START Input

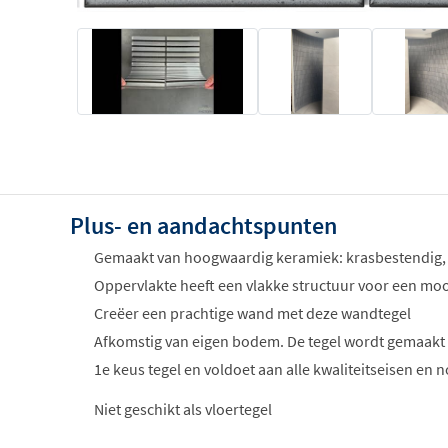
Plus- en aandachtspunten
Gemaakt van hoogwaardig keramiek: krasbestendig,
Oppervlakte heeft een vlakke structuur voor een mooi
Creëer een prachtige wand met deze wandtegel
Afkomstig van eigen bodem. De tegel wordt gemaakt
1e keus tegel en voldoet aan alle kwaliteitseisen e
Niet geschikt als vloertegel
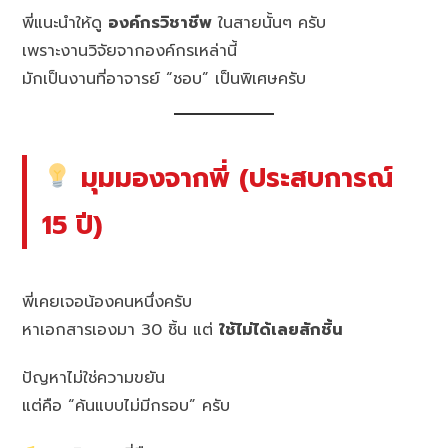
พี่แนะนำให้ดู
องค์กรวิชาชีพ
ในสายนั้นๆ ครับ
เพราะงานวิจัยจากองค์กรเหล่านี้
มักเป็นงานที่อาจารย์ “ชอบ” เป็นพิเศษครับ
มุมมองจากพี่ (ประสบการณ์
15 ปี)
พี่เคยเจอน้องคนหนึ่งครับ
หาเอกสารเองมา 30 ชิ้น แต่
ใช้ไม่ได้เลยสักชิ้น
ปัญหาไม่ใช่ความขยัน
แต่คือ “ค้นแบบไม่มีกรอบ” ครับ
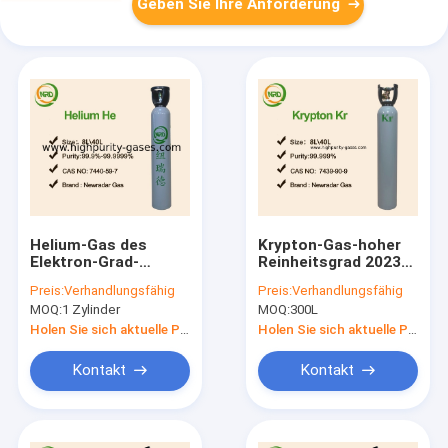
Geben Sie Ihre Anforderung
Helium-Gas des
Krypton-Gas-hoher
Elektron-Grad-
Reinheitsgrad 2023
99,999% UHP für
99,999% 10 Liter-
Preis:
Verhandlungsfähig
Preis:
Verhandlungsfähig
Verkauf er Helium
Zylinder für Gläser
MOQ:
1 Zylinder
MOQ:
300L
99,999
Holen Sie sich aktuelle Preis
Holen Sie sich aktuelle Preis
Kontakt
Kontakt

END Input
START Input

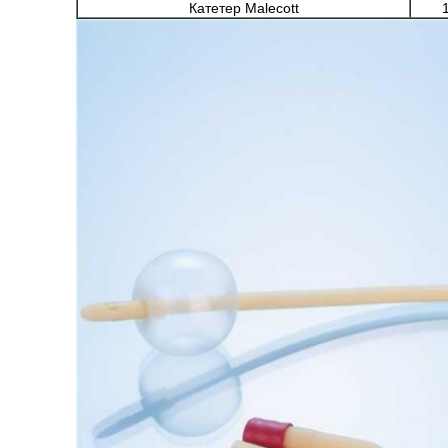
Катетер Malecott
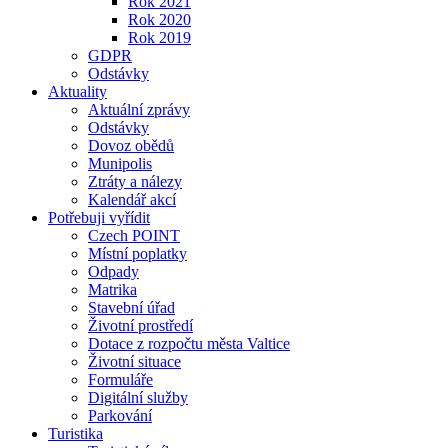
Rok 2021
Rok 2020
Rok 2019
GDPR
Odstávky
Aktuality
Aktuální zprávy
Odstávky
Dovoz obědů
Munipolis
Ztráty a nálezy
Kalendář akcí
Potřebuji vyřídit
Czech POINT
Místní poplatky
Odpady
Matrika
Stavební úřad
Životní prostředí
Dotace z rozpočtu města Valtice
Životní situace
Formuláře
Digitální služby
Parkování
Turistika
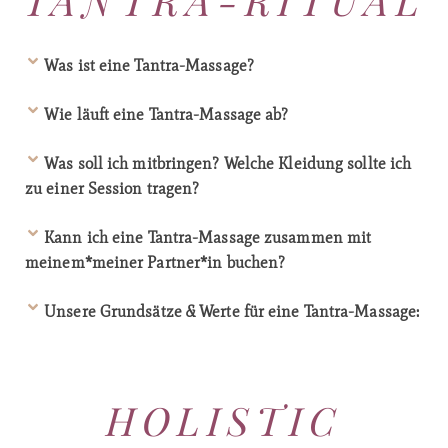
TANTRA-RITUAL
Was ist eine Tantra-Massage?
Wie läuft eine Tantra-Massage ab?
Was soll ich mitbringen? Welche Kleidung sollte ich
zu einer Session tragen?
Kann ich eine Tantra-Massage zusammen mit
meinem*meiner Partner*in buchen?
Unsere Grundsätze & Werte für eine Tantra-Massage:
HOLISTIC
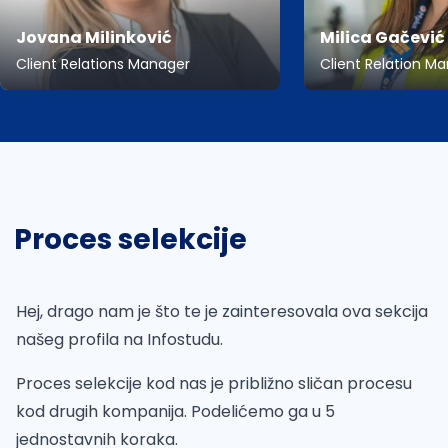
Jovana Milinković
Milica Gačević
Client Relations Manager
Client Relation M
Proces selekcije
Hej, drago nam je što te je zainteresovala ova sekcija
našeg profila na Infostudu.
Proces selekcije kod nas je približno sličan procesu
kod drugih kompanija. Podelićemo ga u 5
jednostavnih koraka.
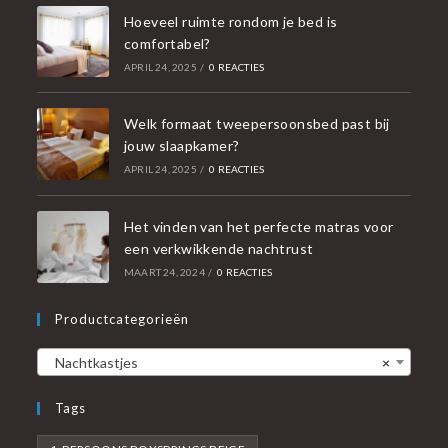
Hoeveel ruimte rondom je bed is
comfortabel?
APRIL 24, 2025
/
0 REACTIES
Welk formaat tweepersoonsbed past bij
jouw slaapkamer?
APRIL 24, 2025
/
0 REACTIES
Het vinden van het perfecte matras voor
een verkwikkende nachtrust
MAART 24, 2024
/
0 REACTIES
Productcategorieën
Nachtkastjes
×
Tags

END Input

Aim of the exercise: Here the job is to copy the stretch of records from the line containing "Plus- en aandachtspunten" through the line containing "Helium-Gas des", word for word. Leave every picture out.

Worked solution:
Plus- en aandachtspunten
Gemaakt van hoogwaardig keramiek: krasbestendig,
Oppervlakte heeft een vlakke structuur voor een mooi
Creëer een prachtige wand met deze wandtegel
Afkomstig van eigen bodem. De tegel wordt gemaakt
1e keus tegel en voldoet aan alle kwaliteitseisen e
Niet geschikt als vloertegel
พี่แนะนำให้ดู
องค์กรวิชาชีพ
ในสายนั้นๆ ครับ
เพราะงานวิจัยจากองค์กรเหล่านี้
มักเป็นงานที่อาจารย์ “ชอบ” เป็นพิเศษครับ
มุมมองจากพี่ (ประสบการณ์
15 ปี)
พี่เคยเจอน้องคนหนึ่งครับ
หาเอกสารเองมา 30 ชิ้น แต่
ใช้ไม่ได้เลยสักชิ้น
ปัญหาไม่ใช่ความขยัน
แต่คือ “ค้นแบบไม่มีกรอบ” ครับ
Geben Sie Ihre Anforderung
Helium-Gas des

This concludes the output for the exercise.